Le 19 juin dernier, la Guinée a été officiellement déclarée exempte d’Ebola, après avoir passé la période obligatoire sans nouveau cas confirmé ou probable. Quarante-deux jours se sont en effet écoulés depuis que la dernière personne en Guinée soupçonnée d’être porteuse de la maladie a été testée négative au virus Ebola pour la deuxième fois. « Vous vous souviendrez que le 14 février, nous avons signalé pour la deuxième fois l’épidémie de maladie à virus Ebola dans la communauté rurale de Gouecke, ici dans la préfecture de N’Zerekore », a déclaré Remy Lamah, le ministre guinéen de la Santé, durant une cérémonie officielle.

« Après seulement quatre mois, je suis heureux aujourd’hui de déclarer solennellement la fin de la résurgence de l’épidémie de maladie à virus Ebola en Guinée », a-t-il fièrement ajouté. Rappelons que cette récente épidémie a causé 12 décès pour 16 cas confirmés et 7 cas probables, a rapporté l’OMS. C’est un bilan léger par rapport à la première épidémie du pays qui a eu lieu entre 2014 et 2016. Durant cette précédente épidémie de maladie à virus Ebola, l’Afrique de l’Ouest avait alors enregistré 11 300 décès, principalement en Guinée, au Libéria et en Sierra Leone. Si la deuxième épidémie en Guinée a été de si courte durée et a été si bien maîtrisée, c’est grâce aux leçons que le pays a tirées de la précédente épidémie.

« Sur la base des enseignements tirés de l’épidémie de 2014-16 et grâce à des efforts de réponses rapides et coordonnés… la Guinée a réussi à contrôler l’épidémie et à empêcher sa propagation au-delà de ses frontières », a ainsi confirmé Tedros Adhanom Ghebreyesus, directeur général de l’OMS, dans un communiqué. Parmi les mesures prises pour lutter contre cette épidémie, une campagne de vaccination contre l’Ebola a commencé au mois de février en Guinée. À cet effet, l’OMS avait fourni 24 000 doses de vaccin au pays, et cela a permis de vacciner environ 11 000 individus, a rapporté Reuters. Parmi ces vaccinés, plus de 2 800 étaient des agents de santé de première ligne.

Une expertise à appliquer dans la lutte contre le Covid-19

Rappelons que l’Ebola est une fièvre hémorragique hautement contagieuse qui provoque une série de symptômes, notamment de la fièvre, des vomissements, de la diarrhée, des douleurs ou des malaises généralisés et, dans de nombreux cas, des hémorragies internes et externes. La maladie se transmet par contact étroit avec des fluides corporels, et les personnes qui vivent avec des patients ou qui s’occupent de ces derniers sont donc les plus à risque. Au cours de la première épidémie, la population avait exprimé de la réticence et beaucoup d’hostilité envers les mesures de lutte contre l’Ebola, d’où la grave propagation de la maladie durant cette période.

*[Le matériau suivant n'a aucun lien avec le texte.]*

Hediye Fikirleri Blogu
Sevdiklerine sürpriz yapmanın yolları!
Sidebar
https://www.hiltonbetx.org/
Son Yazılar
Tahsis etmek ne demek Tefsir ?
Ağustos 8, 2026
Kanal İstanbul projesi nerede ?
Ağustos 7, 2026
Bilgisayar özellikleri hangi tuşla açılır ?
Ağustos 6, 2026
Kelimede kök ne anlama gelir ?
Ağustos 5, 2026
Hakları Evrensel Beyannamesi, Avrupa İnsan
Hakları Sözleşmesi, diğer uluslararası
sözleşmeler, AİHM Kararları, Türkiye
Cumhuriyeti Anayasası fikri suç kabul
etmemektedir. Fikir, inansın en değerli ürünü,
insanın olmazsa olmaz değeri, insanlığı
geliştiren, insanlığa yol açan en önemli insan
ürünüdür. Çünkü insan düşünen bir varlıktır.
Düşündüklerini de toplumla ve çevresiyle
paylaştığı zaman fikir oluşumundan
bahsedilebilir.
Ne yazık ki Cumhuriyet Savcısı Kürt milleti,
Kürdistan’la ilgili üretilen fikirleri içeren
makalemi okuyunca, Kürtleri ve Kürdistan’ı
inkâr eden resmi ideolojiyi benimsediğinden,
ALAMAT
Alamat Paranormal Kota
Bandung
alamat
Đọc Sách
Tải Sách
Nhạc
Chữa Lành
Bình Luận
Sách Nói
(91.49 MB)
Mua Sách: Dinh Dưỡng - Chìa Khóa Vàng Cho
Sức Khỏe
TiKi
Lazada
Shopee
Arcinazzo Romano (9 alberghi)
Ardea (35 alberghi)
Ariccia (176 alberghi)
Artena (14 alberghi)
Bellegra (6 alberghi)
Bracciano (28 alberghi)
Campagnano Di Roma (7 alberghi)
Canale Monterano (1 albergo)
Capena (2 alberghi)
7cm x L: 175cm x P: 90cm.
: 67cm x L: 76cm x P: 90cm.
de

Même si l’épidémie d’Ebola en Guinée est officiellement terminée, l’OMS et les autorités sanitaires du pays rappellent qu’il faut rester vigilant face à une éventuelle résurgence de la maladie. Quoi qu’il en soit, l’organisation souligne l’importance de l’expérience acquise durant cette épidémie. « Nous devons rester vigilants face à une éventuelle résurgence et veiller à ce que l’expertise sur l’Ebola s’étende à d’autres menaces pour la santé telles que le Covid-19 », a déclaré Matshidiso Moeti, directrice régionale de l’OMS pour l’Afrique. Enfin, l’OMS a précisé que les soutiens de l’organisation dans la lutte contre l’Ebola en Guinée ne cessaient pas avec la fin de l’épidémie. Ces aides concernent notamment les préventions de la maladie et le soutien apporté aux survivants.